И ведь это хорошо, что долларка у нас осталась, - размышлял Порфирич, - толку нам от нее нет, а когда все станет хорошо, она нам пригодится. Ведь должно стать хорошо когда-нибудь. Как стало нам плохо - так все и обратно пойдет той же дороженькой. Как туда, так и обратно. Туда-обратно. Сначала мы пойдем дачи сторожить. Вспомним, как станция называется, и поедем сторожить. А как зима кончится - вернемся в жэк работать. Потом к нам вернется Надька. Потом нас уволят из жэка и мы пойдем на завод. И бросим пить. Не сразу, полегоньку.

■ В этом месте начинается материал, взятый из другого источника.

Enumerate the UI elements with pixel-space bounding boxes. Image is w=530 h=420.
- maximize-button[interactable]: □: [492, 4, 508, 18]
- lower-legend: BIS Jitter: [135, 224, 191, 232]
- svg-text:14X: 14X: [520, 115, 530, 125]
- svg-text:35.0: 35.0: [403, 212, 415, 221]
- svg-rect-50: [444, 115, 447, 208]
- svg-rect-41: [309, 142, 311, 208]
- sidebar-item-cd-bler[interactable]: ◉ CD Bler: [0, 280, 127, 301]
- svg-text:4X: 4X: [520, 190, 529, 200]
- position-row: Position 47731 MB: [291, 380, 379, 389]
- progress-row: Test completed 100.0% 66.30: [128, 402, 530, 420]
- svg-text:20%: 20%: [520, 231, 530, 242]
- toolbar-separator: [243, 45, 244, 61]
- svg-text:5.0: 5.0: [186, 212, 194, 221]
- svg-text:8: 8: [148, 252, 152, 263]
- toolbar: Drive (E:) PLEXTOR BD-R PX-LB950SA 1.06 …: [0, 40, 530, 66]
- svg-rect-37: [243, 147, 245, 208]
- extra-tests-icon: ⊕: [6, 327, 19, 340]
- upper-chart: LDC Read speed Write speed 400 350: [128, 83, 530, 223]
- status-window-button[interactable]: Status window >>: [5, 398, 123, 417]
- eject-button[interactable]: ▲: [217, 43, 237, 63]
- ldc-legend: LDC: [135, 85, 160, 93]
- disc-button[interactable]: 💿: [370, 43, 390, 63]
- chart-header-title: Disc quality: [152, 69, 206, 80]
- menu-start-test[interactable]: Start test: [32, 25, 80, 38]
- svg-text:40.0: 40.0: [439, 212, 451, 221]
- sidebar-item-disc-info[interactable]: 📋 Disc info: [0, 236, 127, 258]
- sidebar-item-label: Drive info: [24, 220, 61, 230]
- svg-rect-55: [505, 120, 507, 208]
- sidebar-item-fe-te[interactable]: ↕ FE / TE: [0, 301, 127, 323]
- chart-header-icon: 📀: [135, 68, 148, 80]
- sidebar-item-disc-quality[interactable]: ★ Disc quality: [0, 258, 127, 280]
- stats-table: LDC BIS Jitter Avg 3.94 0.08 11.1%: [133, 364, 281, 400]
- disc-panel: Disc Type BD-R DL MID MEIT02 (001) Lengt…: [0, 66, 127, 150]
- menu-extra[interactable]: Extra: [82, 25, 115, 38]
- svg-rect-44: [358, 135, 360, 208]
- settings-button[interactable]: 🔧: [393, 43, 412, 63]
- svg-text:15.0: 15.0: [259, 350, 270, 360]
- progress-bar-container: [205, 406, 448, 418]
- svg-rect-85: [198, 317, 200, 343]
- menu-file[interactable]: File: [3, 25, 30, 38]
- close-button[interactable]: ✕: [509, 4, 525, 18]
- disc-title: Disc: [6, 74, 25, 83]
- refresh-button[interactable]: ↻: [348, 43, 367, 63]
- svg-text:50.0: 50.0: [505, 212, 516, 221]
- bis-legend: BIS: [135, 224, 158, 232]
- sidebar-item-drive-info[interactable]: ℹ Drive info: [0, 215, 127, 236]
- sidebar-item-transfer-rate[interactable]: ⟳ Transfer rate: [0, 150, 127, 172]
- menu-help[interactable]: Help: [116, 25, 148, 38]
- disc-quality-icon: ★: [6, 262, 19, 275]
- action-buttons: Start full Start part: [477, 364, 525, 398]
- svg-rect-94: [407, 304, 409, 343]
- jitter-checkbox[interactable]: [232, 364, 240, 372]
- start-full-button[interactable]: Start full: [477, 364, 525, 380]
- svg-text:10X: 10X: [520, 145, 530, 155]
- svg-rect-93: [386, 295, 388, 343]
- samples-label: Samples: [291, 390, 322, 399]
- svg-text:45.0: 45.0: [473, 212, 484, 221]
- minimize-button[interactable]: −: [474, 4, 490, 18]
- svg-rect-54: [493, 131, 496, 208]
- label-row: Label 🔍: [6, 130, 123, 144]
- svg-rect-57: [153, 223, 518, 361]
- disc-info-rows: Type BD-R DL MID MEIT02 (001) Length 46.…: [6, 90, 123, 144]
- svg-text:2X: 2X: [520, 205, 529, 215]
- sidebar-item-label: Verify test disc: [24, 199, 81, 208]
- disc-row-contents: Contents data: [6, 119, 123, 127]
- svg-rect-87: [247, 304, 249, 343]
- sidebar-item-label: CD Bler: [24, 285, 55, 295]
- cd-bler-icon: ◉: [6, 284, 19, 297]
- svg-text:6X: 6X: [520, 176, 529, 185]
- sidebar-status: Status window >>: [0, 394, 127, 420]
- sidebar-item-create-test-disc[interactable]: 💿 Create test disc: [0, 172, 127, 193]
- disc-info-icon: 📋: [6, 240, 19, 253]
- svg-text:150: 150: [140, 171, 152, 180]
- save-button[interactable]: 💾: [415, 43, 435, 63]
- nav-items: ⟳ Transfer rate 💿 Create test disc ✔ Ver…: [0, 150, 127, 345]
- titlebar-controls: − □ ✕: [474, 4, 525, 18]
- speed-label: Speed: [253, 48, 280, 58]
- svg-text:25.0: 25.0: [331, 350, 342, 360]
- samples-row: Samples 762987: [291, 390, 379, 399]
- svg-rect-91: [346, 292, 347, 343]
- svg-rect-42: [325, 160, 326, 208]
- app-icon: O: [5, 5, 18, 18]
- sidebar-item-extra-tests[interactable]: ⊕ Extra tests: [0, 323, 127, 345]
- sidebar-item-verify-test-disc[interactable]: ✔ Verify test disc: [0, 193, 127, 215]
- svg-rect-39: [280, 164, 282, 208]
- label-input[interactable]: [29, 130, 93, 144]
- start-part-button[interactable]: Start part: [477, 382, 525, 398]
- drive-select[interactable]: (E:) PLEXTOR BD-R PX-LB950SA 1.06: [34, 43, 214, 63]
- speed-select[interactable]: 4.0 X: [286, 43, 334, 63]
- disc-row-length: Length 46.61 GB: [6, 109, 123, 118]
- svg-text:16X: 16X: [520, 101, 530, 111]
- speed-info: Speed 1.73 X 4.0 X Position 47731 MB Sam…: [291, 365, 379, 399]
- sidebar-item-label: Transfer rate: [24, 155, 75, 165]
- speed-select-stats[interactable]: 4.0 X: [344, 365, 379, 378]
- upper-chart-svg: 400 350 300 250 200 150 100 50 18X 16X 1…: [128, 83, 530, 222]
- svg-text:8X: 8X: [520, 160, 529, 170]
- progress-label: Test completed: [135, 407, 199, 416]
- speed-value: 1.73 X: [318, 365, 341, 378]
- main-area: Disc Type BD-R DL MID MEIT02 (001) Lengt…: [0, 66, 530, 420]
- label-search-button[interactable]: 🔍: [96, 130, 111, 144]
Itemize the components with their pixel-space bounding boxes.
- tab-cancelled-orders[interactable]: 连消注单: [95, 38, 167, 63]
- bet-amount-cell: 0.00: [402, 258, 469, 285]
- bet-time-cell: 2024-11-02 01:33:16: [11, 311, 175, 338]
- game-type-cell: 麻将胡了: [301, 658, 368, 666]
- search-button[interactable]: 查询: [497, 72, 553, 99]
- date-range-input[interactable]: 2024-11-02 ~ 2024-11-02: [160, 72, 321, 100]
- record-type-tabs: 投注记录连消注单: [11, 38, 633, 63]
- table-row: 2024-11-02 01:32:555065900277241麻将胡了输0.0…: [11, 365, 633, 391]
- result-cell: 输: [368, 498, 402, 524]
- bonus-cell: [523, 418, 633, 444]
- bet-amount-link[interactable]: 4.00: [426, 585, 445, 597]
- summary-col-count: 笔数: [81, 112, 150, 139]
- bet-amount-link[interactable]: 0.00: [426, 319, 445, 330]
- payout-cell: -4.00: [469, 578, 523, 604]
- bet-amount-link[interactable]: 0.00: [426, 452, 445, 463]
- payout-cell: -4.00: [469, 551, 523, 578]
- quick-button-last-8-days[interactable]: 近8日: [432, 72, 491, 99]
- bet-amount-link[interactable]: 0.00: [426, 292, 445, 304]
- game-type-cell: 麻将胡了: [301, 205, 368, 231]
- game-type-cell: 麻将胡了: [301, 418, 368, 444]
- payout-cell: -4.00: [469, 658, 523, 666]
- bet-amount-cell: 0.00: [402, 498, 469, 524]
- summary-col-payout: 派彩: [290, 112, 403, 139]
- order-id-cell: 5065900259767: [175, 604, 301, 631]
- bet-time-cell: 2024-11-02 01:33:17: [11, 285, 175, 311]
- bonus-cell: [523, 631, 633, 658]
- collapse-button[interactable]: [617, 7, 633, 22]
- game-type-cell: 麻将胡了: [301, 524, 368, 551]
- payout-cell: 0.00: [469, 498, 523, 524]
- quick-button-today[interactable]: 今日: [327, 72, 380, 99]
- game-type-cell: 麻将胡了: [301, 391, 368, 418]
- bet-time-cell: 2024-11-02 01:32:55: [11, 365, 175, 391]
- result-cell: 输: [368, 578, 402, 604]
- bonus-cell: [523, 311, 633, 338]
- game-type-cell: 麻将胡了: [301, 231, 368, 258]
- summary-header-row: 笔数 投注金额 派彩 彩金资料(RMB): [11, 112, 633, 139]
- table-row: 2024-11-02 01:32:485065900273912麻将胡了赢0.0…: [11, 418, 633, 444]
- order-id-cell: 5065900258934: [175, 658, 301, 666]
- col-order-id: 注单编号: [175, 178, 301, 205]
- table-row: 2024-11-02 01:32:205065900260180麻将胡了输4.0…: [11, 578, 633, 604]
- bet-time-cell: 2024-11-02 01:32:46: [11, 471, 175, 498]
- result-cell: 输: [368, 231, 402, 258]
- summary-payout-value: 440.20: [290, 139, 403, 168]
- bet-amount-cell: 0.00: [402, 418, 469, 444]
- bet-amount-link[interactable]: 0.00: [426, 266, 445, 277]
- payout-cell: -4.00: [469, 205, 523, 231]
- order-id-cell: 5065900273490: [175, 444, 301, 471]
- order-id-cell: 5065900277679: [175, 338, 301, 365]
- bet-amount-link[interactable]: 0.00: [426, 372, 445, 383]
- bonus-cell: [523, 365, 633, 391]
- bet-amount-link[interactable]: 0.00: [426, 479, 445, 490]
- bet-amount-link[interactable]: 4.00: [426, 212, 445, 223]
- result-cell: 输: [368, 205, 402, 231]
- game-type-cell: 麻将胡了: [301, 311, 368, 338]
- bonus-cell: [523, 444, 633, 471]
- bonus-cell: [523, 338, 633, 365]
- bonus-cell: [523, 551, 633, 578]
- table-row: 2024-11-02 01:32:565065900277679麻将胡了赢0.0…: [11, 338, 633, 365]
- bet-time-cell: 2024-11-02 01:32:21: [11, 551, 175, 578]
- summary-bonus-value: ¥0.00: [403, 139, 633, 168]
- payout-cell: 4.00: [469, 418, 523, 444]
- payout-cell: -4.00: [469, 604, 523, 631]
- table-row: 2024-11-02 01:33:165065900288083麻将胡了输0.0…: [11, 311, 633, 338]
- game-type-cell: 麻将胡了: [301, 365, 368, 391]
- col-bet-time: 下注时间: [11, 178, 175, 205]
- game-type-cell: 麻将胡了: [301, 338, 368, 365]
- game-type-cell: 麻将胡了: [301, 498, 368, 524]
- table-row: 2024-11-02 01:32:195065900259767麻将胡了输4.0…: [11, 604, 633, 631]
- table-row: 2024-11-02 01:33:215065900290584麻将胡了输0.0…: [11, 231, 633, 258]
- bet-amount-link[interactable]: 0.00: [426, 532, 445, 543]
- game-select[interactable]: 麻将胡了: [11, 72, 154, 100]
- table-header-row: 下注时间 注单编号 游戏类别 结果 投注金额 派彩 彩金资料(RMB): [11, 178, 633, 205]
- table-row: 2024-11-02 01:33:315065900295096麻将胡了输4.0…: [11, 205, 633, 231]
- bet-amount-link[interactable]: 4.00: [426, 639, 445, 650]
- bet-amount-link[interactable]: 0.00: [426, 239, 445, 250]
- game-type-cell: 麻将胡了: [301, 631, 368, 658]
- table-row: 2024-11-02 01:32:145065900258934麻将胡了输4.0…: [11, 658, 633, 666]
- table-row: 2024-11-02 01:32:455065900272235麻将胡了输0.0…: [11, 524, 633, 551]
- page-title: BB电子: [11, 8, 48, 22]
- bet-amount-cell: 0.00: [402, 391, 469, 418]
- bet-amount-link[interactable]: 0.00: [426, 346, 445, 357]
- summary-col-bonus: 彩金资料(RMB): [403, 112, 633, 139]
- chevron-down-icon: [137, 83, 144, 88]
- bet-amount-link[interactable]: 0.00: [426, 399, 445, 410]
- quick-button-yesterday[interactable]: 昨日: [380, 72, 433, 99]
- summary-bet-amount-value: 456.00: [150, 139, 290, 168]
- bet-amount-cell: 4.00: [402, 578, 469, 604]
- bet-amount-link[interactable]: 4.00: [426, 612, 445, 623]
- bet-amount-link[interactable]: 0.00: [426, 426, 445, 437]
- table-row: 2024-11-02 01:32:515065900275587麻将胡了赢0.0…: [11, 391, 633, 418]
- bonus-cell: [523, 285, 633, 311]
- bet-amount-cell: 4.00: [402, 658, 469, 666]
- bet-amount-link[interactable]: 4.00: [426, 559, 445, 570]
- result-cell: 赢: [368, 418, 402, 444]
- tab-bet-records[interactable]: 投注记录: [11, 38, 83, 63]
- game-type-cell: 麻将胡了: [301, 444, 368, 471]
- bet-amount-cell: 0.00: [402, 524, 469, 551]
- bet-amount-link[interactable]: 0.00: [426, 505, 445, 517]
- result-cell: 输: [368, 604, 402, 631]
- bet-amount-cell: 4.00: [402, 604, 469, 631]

Сначала бросим пить по праздникам - по праздникам больше всего люди пьют. Потом после получки и по выходным бросим пить. Потом бросим пить по вечерам после работы. А потом и на работе бросим. На работе вообще никогда не будем пить. Только если праздник, тогда можно на работе стаканчик брякнуть. Хотя что же выходит - работать по праздникам придется для этого? А что ж. Нормально. У нас так издревле повелось - в будни пьем, в праздники работаем, днем спим, ночью гуляем. Летом сани готовим, а зиму у проруби с удочкой сидим. Своя жизнь - как хотим, так и живем. Все будет у нас хорошо! Жить будем счастливо и долго!
Порфирич потянул осипшую дверь подъезда и вошел в пыльный сумрак. Дверь глухо шлепнула за спиной и тут же распахнулась - в подъезд пружинисто входили двое парней из обменника.